Anti-Immigration Policy a Factor in New Zealand Election
By Reissa Su | July 7, 2014 11:02 AM EST
As New Zealand prepares for one of its toughest elections on September 20, political parties in the country are drafting their own anti-immigration policies in the hopes of attracting voters. One of the proposed policies is a restriction on foreign visas and a plan to limit property investment thereby forcing immigrants to stay in small regional towns.
Reserve Bank of New Zealand dollar notes are pictured in Singapore in this June 22, 2006 file photo.
According to the Wall Street Journal, New Zealand's economy has been outperforming most major economies in the world due to the rising demand of its meat and dairy exports in Asia. New Zealand has beaten the UK and the U.S. in terms of economic growth in the recent years with growth of 3.3 per cent.
The Reserve Bank of New Zealand has increased its interest rates because of the economy's positive growth. Economists said few developed countries have raised their borrowing rates since the financial crisis. New Zealand's interest rates have increased three times within the year before reaching 3.25 per cent.
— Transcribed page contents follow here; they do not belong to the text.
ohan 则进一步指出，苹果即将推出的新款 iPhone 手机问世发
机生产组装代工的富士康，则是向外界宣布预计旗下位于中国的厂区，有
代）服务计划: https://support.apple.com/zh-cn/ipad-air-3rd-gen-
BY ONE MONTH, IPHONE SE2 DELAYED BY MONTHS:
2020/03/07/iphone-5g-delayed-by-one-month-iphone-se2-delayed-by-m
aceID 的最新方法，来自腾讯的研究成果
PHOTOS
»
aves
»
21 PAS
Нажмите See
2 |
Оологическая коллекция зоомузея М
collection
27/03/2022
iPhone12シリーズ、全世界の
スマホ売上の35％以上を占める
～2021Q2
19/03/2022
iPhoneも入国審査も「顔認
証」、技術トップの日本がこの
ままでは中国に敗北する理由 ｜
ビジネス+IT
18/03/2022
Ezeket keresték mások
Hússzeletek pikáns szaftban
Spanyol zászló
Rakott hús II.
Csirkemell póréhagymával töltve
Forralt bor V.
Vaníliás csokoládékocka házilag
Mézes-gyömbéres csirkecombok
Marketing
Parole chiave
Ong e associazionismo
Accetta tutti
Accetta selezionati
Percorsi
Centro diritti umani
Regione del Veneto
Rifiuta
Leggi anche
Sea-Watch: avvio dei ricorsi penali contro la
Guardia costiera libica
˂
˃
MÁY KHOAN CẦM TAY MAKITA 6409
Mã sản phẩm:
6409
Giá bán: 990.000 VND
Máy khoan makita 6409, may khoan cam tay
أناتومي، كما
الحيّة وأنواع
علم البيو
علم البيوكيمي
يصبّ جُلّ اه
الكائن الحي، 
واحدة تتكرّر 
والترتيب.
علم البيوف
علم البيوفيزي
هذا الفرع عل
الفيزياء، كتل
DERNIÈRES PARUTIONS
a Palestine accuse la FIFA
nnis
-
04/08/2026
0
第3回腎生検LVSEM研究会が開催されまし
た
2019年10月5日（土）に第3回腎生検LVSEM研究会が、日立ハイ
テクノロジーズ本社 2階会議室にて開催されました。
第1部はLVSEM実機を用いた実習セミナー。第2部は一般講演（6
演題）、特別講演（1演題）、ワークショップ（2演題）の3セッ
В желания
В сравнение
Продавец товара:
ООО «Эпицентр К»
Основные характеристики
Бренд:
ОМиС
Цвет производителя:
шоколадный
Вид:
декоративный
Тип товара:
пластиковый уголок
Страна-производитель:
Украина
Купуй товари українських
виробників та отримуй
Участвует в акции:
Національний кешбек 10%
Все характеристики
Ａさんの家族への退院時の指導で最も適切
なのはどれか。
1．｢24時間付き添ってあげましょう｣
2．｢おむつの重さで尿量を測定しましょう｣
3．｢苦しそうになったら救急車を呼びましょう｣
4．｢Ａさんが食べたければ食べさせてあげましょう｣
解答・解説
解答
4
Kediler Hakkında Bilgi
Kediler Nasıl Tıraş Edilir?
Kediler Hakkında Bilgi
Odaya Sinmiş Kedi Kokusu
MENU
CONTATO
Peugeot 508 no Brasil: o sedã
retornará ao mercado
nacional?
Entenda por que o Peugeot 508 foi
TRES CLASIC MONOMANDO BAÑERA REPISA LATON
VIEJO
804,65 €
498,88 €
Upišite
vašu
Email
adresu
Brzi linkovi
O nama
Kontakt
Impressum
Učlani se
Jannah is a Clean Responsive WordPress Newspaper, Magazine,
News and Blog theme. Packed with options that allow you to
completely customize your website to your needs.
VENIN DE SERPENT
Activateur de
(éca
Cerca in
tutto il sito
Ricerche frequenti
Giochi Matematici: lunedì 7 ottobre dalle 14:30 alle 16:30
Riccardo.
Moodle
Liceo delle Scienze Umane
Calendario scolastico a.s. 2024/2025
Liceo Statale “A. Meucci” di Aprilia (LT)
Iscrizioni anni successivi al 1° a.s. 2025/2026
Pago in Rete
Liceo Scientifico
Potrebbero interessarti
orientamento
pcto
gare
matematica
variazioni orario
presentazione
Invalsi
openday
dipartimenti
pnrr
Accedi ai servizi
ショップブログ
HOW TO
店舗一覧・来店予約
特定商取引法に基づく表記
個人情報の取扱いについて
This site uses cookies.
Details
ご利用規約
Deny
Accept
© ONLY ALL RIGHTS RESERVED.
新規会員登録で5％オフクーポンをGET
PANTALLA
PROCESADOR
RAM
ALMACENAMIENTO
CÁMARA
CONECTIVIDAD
New Zealand's booming economy has attracted more migrants to the country. It also gave citizens overseas to return home. As a result, the country is currently experiencing its strongest influx of immigrants in more than 10 years.
New Zealand's annual migration is seen to go beyond 40,000 as more people choose to stay in the country. According to Infometrics Managing Director Gareth Kiernan said majority of the migrants came from Australia. About two-thirds of the increase was also attributed to New Zealanders returning to their homeland.
Kiernan added the increase in migration was mainly driven mainly by strengthening labor market in New Zealand. Compared to Australia's "struggling" economy and other labor markets overseas, New Zealand is an attractive place to work.
He said the housing market will feel "price pressures" throughout the year until 2015. Despite the struggle to control prices in the housing market, New Zealand's growth forecasts in the past six months continue to increase due to strong exports, post-earthquake reconstruction and export growth. According to reports, New Zealand's house prices continue to increase and reached a new record-high in April. The upcoming election may be a chance for political parties to promote their policies concerning immigration.